Final answer:
To find the rate at which the base of the ladder is sliding away from the wall, we can use related rates of change. Given that the rate at which the top of the ladder is sliding down the wall is 6 ft/sec, we can solve for dx/dt when x = 15 ft. By forming a right triangle with the ladder, the wall, and the floor, and using the Pythagorean theorem and implicit differentiation, we can determine that dx/dt is approximately 3.2 ft/sec.
Step-by-step explanation:
To find the rate at which the base of the ladder is sliding away from the wall, we can use related rates of change.
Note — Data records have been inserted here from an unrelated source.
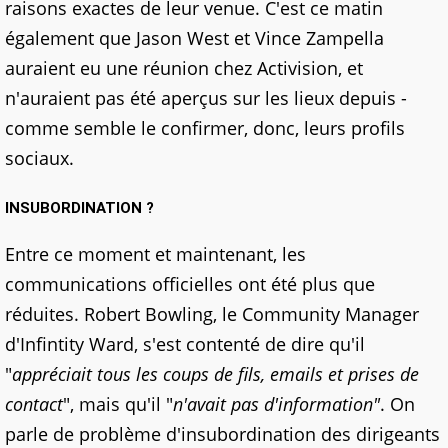
raisons exactes de leur venue. C'est ce matin
également que Jason West et Vince Zampella
auraient eu une réunion chez Activision, et
n'auraient pas été aperçus sur les lieux depuis -
comme semble le confirmer, donc, leurs profils
sociaux.
INSUBORDINATION ?
Entre ce moment et maintenant, les
communications officielles ont été plus que
réduites. Robert Bowling, le Community Manager
d'Infintity Ward, s'est contenté de dire qu'il
"
appréciait tous les coups de fils, emails et prises de
contact
", mais qu'il "
n'avait pas d'information"
. On
parle de problème d'insubordination des dirigeants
Let's denote the distance of the base from the wall as x and the height of the ladder as y. We are given that dy/dt (the rate at which the top of the ladder is sliding down the wall) is 6 ft/sec and we want to find dx/dt (the rate at which the base of the ladder is sliding away from the wall) when x = 15 ft.
We can form a right triangle with the ladder, the wall, and the floor. Using the Pythagorean theorem, we have x^2 + y^2 = 17^2 (the ladder length is 17 ft). Differentiating both sides of this equation with respect to time, we get 2x(dx/dt) + 2y(dy/dt) = 0. Plugging in the given values, we can solve for dx/dt when x = 15 ft.
Using the equation, we have 2(15)(dx/dt) + 2y(6) = 0. Since the ladder is sliding down the wall, the height is decreasing. Therefore, dy/dt = -6 ft/sec. Plugging this into the equation, we have 30(dx/dt) - 12y = 0. To solve for dx/dt, we need to find y. Using the Pythagorean theorem, we can find y when x = 15 ft.
Using the equation x^2 + y^2 = 17^2, we have (15)^2 + y^2 = (17)^2. Solving for y, we get y = 8 ft. Plugging this value into the previous equation, we have 30(dx/dt) - 12(8) = 0. Solving for dx/dt, we find that dx/dt ≈ 3.2 ft/sec.